4) Understand urgency’s diminishing influence
If you’re a leader, think back to your early training. You were likely taught that a sense of urgency is a powerful way to drive an immediate response. Urgency can convince people to jump into action or to change their behavior.
However, modern employees aren’t as readily motivated by urgency. These days, change is a constant — in teams, in technology and in culture. Introducing urgency to the mix doesn’t add value. In fact, it just creates more chaos.
5) Don’t let yourself become numb
We’ve all heard of the boy who cried wolf. If a manager says everything is urgent, eventually nothing seems urgent. Determining which projects are actually urgent becomes impossible, so people simply give up.
Clearly this creates problems for work productivity. But it also undermines a manager’s authority and credibility. Again, the key is for leaders to carefully choose which tasks deserve immediate attention.
6) Pick only five targets
This is my favorite recommendation. Brandon says managers and business leaders should limit how many projects they categorize as “urgent” at any given time. He suggests no more than five to-do items.

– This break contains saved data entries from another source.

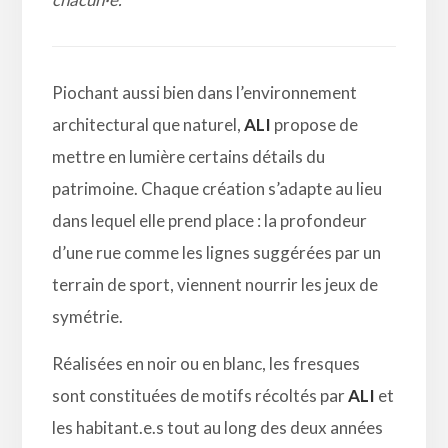
Piochant aussi bien dans l’environnement
architectural que naturel,
ALI
propose de
mettre en lumière certains détails du
patrimoine. Chaque création s’adapte au lieu
dans lequel elle prend place : la profondeur
d’une rue comme les lignes suggérées par un
terrain de sport, viennent nourrir les jeux de
symétrie.
Réalisées en noir ou en blanc, les fresques
sont constituées de motifs récoltés par
ALI
et
les habitant.e.s tout au long des deux années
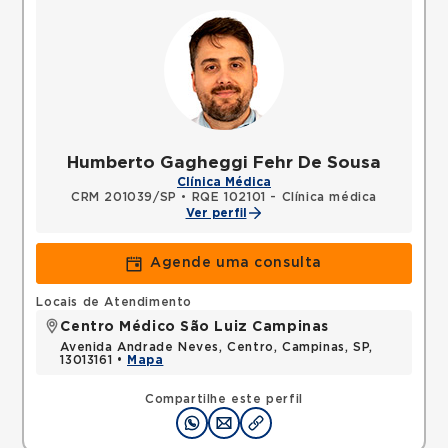
Humberto Gagheggi Fehr De Sousa
Clínica Médica
CRM 201039/SP
•
RQE 102101 - Clínica médica
Ver perfil
Agende uma consulta
Locais de Atendimento
Centro Médico São Luiz Campinas
Avenida Andrade Neves, Centro, Campinas, SP,
13013161 •
Mapa
Compartilhe este perfil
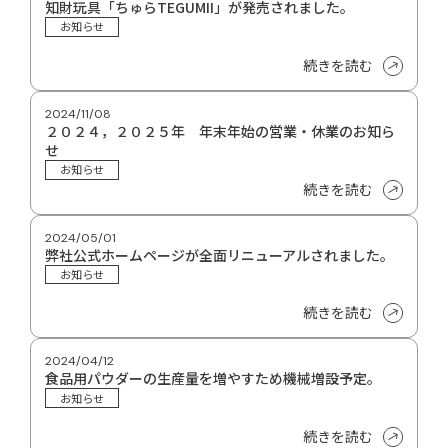
知財玩具「ちゅらTEGUMII」が発売されました。
お知らせ
続きを読む
2024/11/08
２０２４，２０２５年 年末年始の営業・休業のお知ら
せ
お知らせ
続きを読む
2024/05/01
弊社公式ホームページが全面リニューアルされました。
お知らせ
続きを読む
2024/04/12
食品用パウダーの生産量を増やすため機械増設予定。
お知らせ
続きを読む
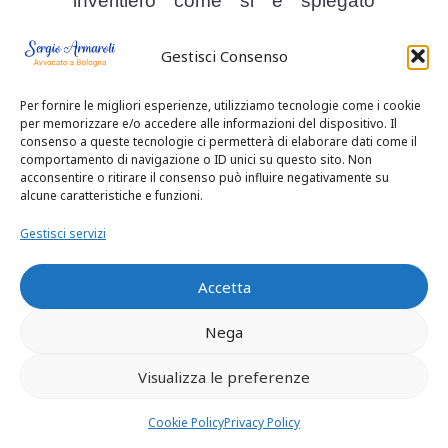
inveritiero come si è spiegato
rigettando il secondo motivo di
Gestisci Consenso
gravame, non avendo il legislatore
– e, per esso, le autorità delegate
Per fornire le migliori esperienze, utilizziamo tecnologie come i cookie
all’adozione dei provvedimenti
per memorizzare e/o accedere alle informazioni del dispositivo. Il
attuativi – con le disposizioni
consenso a queste tecnologie ci permetterà di elaborare dati come il
comportamento di navigazione o ID unici su questo sito. Non
regolanti la specie inteso
acconsentire o ritirare il consenso può influire negativamente su
disgiungere l’obbligo di
alcune caratteristiche e funzioni.
trasparenza, che impone di
Gestisci servizi
informare il cliente che
l’operazione avviene in conflitto di
Accetta
interessi, ed il dovere di
Nega
astensione ove il cliente non sia
posto in condizione di prendere
Visualizza le preferenze
una decisione informata,
prestando il proprio consenso
Cookie Policy
Privacy Policy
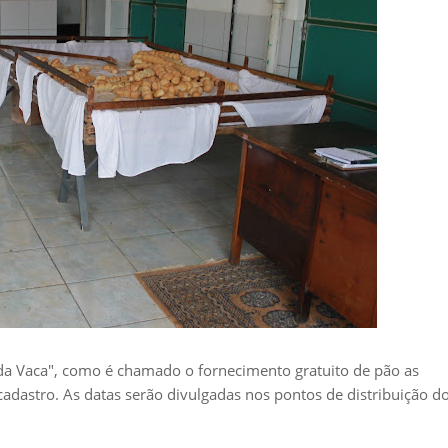
o da Vaca", como é chamado o fornecimento gratuito de pão as
adastro. As datas serão divulgadas nos pontos de distribuição d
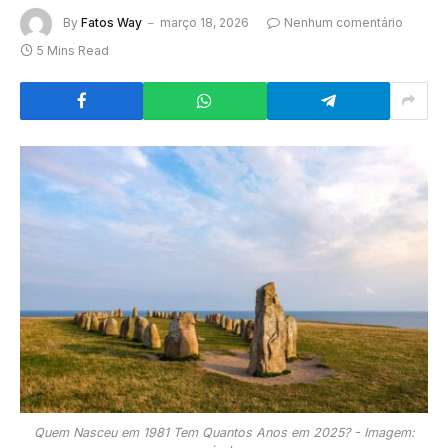
By
Fatos Way
março 18, 2026
Nenhum comentário
5 Mins Read
Quem Nasceu em 1981 Tem Quantos Anos em 2025? - Imagem:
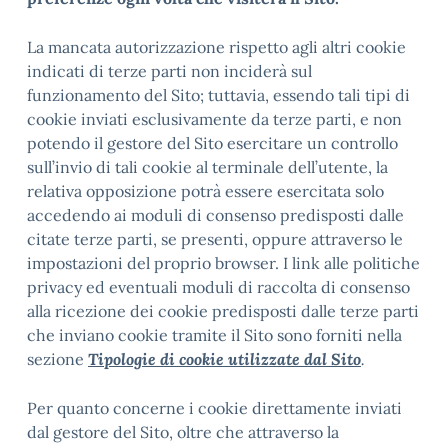
La mancata autorizzazione rispetto agli altri cookie
indicati di terze parti non inciderà sul
funzionamento del Sito; tuttavia, essendo tali tipi di
cookie inviati esclusivamente da terze parti, e non
potendo il gestore del Sito esercitare un controllo
sull’invio di tali cookie al terminale dell’utente, la
relativa opposizione potrà essere esercitata solo
accedendo ai moduli di consenso predisposti dalle
citate terze parti, se presenti, oppure attraverso le
impostazioni del proprio browser. I link alle politiche
privacy ed eventuali moduli di raccolta di consenso
alla ricezione dei cookie predisposti dalle terze parti
che inviano cookie tramite il Sito sono forniti nella
sezione
Tipologie di cookie utilizzate dal Sito
.
Per quanto concerne i cookie direttamente inviati
dal gestore del Sito, oltre che attraverso la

As he says, “The best teams, the best departments, the best organizations are executing off of three to five priorities … let everything else just be relief from the heat.”
The Bottom Line
To be sure, continually labeling projects or tasks “urgent” is not a best practice. It may be effective in the short-term. However, it’s also a highly effective way to erode your work culture. That’s because urgency pushes boundaries, and boundaries are critical for a healthy work culture. That’s especially true in today’s new remote/hybrid world of work.
So if you’re a leader, don’t be the kind of person who wants your team to drop whatever they’re already doing to rush in and put out the latest fire on your to-do list. Acknowledge the lines between life and work (unclear as they may be), and home and workplace (virtual or not).
Resist the urge to constantly reorder your team’s priorities. Don’t blindly insist that your priorities are more important than theirs. Regularly take a moment to read the room — even if the room may be distributed across multiple locations. I bet you’ll find that your team starts achieving more and you’ll all be happier for it.